W sprawie działalności DiN zostało wszczęte śledztwo, poprowadzi je prokuratura w Katowicach pod nadzorem Prokuratury Krajowej. Jaki zapowiedział również analizę haseł, głoszonych przez Obóz Narodowo-Radykalny. Nie wykluczył, że jeśli ONR głosi hasła podobne do tych, które propaguje DiN, również tego ugrupowania może dotyczyć wniosek o delegalizację.
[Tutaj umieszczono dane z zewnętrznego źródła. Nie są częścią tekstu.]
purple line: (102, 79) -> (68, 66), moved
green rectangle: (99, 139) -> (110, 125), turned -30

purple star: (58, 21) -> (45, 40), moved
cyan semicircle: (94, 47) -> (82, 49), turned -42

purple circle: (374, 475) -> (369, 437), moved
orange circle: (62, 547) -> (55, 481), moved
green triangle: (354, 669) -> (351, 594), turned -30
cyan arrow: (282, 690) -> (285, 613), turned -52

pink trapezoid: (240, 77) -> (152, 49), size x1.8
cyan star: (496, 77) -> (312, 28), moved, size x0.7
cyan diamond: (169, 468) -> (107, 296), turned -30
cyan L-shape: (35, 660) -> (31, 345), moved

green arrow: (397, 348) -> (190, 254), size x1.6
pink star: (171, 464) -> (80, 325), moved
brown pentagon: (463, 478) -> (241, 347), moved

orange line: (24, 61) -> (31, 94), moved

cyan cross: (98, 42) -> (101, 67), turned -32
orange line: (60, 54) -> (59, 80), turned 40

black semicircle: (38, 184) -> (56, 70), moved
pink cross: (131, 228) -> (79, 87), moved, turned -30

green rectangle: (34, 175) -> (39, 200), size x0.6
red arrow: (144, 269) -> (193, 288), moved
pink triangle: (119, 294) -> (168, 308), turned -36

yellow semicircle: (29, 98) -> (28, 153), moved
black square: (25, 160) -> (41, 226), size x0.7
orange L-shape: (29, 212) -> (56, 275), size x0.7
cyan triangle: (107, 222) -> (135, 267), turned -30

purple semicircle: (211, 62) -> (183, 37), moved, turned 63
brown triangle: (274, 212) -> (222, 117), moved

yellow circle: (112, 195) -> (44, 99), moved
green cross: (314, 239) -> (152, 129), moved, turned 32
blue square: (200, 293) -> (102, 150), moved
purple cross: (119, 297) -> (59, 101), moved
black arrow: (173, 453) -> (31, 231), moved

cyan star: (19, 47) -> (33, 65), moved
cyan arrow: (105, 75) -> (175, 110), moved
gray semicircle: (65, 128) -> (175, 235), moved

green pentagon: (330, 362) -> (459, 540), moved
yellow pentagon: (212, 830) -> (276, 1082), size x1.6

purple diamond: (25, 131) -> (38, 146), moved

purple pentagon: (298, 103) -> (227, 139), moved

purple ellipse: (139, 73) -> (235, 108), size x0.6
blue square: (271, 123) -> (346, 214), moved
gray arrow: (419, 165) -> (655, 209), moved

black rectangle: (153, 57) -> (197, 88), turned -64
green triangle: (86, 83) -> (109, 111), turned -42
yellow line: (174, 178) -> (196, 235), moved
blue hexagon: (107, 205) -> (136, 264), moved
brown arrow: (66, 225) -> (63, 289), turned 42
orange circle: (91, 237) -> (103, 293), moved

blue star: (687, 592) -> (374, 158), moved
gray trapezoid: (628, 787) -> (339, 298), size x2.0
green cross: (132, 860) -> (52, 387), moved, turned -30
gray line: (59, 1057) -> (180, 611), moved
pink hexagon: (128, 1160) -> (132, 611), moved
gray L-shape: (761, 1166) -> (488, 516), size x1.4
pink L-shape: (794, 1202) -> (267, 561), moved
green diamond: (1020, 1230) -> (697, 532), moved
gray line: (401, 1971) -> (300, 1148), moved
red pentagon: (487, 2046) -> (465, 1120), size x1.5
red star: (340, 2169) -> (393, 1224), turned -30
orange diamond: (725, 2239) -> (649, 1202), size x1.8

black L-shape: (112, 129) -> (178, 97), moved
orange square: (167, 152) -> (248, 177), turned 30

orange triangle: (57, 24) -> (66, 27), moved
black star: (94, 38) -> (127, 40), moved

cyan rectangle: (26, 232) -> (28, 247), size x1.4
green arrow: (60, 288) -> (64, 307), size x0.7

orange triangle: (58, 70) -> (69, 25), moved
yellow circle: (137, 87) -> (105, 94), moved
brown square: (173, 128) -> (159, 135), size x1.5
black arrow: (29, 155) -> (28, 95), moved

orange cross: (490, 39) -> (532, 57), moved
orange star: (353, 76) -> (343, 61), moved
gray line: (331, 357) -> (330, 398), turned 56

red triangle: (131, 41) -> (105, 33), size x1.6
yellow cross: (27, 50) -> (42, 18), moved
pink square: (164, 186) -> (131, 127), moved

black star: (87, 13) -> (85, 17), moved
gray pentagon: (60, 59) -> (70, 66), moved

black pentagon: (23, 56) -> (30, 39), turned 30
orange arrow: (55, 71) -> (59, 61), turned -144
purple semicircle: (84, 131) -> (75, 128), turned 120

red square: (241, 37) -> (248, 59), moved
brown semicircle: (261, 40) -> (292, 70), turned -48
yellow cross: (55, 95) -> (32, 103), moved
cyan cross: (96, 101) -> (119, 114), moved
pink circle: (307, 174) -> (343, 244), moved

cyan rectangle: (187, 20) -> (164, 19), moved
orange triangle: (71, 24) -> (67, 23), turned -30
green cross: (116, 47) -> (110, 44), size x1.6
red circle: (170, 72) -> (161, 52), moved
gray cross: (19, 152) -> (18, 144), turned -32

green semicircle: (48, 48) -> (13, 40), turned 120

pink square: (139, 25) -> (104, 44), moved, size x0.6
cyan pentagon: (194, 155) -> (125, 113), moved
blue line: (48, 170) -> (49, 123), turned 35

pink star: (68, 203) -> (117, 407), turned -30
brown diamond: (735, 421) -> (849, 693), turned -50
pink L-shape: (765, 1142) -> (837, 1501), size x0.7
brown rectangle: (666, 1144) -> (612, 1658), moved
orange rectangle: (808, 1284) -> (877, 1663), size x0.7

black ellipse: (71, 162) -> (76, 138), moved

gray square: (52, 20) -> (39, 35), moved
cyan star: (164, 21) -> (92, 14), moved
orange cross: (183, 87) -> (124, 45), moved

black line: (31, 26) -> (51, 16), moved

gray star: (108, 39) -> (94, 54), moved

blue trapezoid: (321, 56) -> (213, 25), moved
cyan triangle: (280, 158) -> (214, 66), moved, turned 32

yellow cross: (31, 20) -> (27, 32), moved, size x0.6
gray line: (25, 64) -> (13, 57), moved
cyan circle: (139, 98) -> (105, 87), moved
Patryk Jaki przyznał w programie, że jest wstrząśnięty reportażem, przyznał jednak, że w Polsce "od lat budowana jest polityka tolerancji dla tego typu zjawisk". Wyjaśnił, że ma na myśli legalizację DiN w 2011 roku, a w 2014 - wpisanie jej na listę organizacji pożytku publicznego, co uprawnia ją do otrzymywania deklarowanego przez Polaków 1 procenta dochodów. Podkreślił, że obydwa te fakty miały miejsce za rządów PO-PSL.
Jaki stwierdził też, że "za poprzedników rządów PiS" zdarzyło się, iż prokuratura uznała swastykę za "symbol szczęścia w Azji".